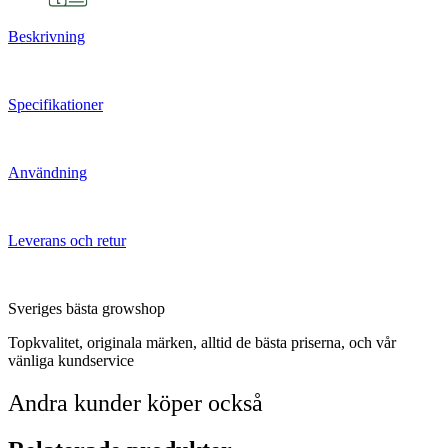
Beskrivning
Specifikationer
Användning
Leverans och retur
Sveriges bästa growshop
Topkvalitet, originala märken, alltid de bästa priserna, och vår
vänliga kundservice
Andra kunder köper också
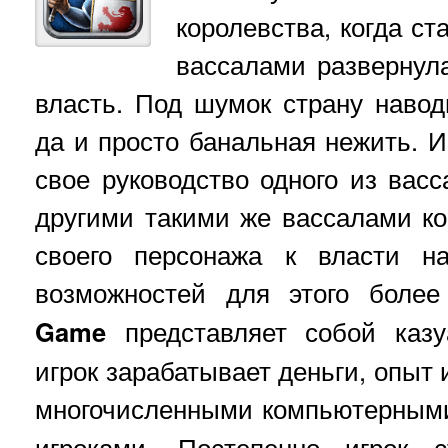
королевства, когда с
вассалами развернул
власть. Под шумок страну наво
да и просто банальная нежить. И
свое руководство одного из васс
другими такими же вассалами ко
своего персонажа к власти на
возможностей для этого боле
Game
представляет собой казу
игрок зарабатывает деньги, опыт 
многочисленными компьютерны
игроками. Постепенно игрок с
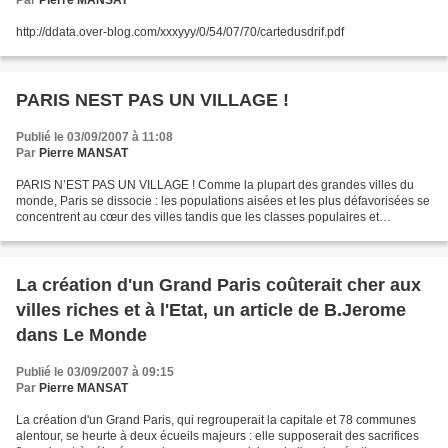
Par
Pierre MANSAT
http://ddata.over-blog.com/xxxyyy/0/54/07/70/cartedusdrif.pdf
PARIS NEST PAS UN VILLAGE !
Publié le 03/09/2007 à 11:08
Par
Pierre MANSAT
PARIS N’EST PAS UN VILLAGE ! Comme la plupart des grandes villes du
monde, Paris se dissocie : les populations aisées et les plus défavorisées se
concentrent au cœur des villes tandis que les classes populaires et
moyennes sont rejetées vers la périphérie....
La création d'un Grand Paris coûterait cher aux
villes riches et à l'Etat, un article de B.Jerome
dans Le Monde
Publié le 03/09/2007 à 09:15
Par
Pierre MANSAT
La création d'un Grand Paris, qui regrouperait la capitale et 78 communes
alentour, se heurte à deux écueils majeurs : elle supposerait des sacrifices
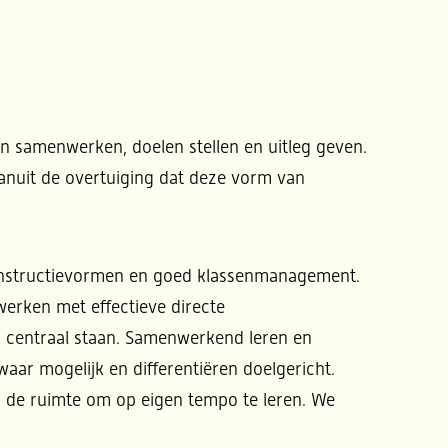
en samenwerken, doelen stellen en uitleg geven.
vanuit de overtuiging dat deze vorm van
e instructievormen en goed klassenmanagement.
werken met effectieve directe
ck centraal staan. Samenwerkend leren en
waar mogelijk en differentiëren doelgericht.
n de ruimte om op eigen tempo te leren. We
━━━━
Print, exactly and with no pictures, the lines of the listing above starting at the one that has "Publié le 03/09/2007 à 11:08" and ending at the one that has "vanuit de overtuiging dat deze vorm van", both included.

### TASK OUTPUT
Publié le 03/09/2007 à 11:08
Par
Pierre MANSAT
PARIS N’EST PAS UN VILLAGE ! Comme la plupart des grandes villes du
monde, Paris se dissocie : les populations aisées et les plus défavorisées se
concentrent au cœur des villes tandis que les classes populaires et
moyennes sont rejetées vers la périphérie....
La création d'un Grand Paris coûterait cher aux
villes riches et à l'Etat, un article de B.Jerome
dans Le Monde
Publié le 03/09/2007 à 09:15
Par
Pierre MANSAT
La création d'un Grand Paris, qui regrouperait la capitale et 78 communes
alentour, se heurte à deux écueils majeurs : elle supposerait des sacrifices
en samenwerken, doelen stellen en uitleg geven.
vanuit de overtuiging dat deze vorm van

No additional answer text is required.